(Stored data entries)
□ □ □ □

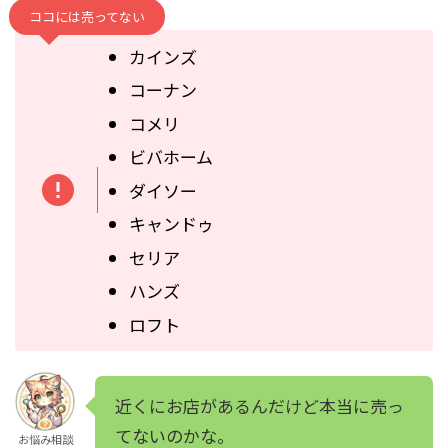
ココには売ってない
カインズ
コーナン
コメリ
ビバホーム
ダイソー
キャンドゥ
セリア
ハンズ
ロフト
近くにお店があるんだけど本当に売っ
てないのかな。
お悩み相談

□ □ □ □

:: ASSIGNED TASK ::
Each line in the records above should be reproduced exactly; images are not copied.

:: PROBLEM SOLUTION ::
ココには売ってない
カインズ
コーナン
コメリ
ビバホーム
ダイソー
キャンドゥ
セリア
ハンズ
ロフト
近くにお店があるんだけど本当に売っ
てないのかな。
お悩み相談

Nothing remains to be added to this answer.